Além disso, essa caracterização morfológica dará suporte aos pesquisadores para trabalharem na Amazônia com espécies locais e não exóticas, pois essas últimas, apesar de se adaptarem às condições locais, não são representativas da área. De acordo com a pesquisadora, “conhecer as fases de germinação e do desenvolvimento da plântula contribuirá para o entendimento da biologia das espécies, manejo, conservação e recuperação das áreas degradadas com espécies que já ocorrem na BOGPM”.
Sementes
Com os estudos realizados no laboratório e no viveiro é possível identificar quantos dias a semente leva para chegar à fase de plântula, qual o tempo necessário para ser repicada para uma embalagem a fim de se produzir uma muda e quanto tempo pode permanecer no viveiro antes de ser levada ao campo.
Dentre as várias informações obtidas com os estudos de morfologia e tecnologia de sementes, uma é de essencial importância: quais sementes são ortodoxas e quais são recalcitrantes. O desenvolvimento das pesquisas mostra que as primeiras podem ser mantidas em bancos de germoplasma para posterior uso; já as recalcitrantes – muitas das que ocorrem na BOGPM – não resistem ao dessecamento e, assim, não podem ser armazenadas, pois precisam imediatamente ser semeadas para a produção de mudas, caso contrário perderão sua viabilidade.
“Essas informações tecnológicas sobre dados físicos, como o teor de água das sementes são importantes para saber o comportamento das sementes no armazenamento. As espécies recalcitrantes devem ser logo semeadas para a produção de mudas que serão utilizadas no campo e reflorestadas”, afirma Maria da Glória.
Para se realizar a coleta, o primeiro passo consiste em marcar a árvore e observar a matriz com o intuito de verificar se a mesma possui boas características genéticas. As árvores selecionadas são georreferenciadas por GPS (Sistema de Posicionamento Global), anota-se o DAP (Diâmentro à Altura do Peito), faz-se a medição e coleta-se a amostra botânica. Vale ressaltar, que todo material botânico precisa ser fértil, isto é, ter flor ou fruto para ser identificado de forma correta no herbário do INPA (Instituto Nacional de Pesquisas da Amazônia) e incorporadas ao acervo do Herbário da EST/UEA. 
Livro 
Conforme a pesquisadora, as pesquisas desenvolvidas irão resultar em um livro que compilará todos os trabalhos de morfologia, à priori, apenas em português.

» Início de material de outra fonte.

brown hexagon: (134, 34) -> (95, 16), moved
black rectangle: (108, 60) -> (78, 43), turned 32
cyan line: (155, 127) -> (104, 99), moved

“Vamos reunir essas informações, pois é importante registrar os resultados dos estudos que serão organizados e divulgados tanto em forma de artigos científicos como em um livro técnico e ilustrado para o público-alvo, estudantes de engenharia florestal e pesquisadores que já trabalham com sementes de espécies florestais”, completa Maria da Glória.
Recentemente, a coordenadora do grupo e as pesquisadoras Ângela Maria da Silva Mendes e Sheylla Fontes Pinto expuseram no “60 Congresso Nacional de Botânica”, ocorrido em Feira de Santana, Bahia, cinco trabalhos científicos que farão parte do livro intitulados: “Morfologia de sementes e plântulas de Protium hebetatum Daly. (Burseraceae)”; “Aspectos morfológicos de Pouteria laevigata (Mart.) Raldk: Frutos, sementes e desenvolvimento de plântula”; “Aspectos Morfológicos de frutos, sementes e plântulas de Glycydendron amazonicum Ducke”; e “Caracterização Morfológica de frutos, sementes e plântulas de Copaifera guyanensis Desf. (Legumimosae-Caesalpinioidea).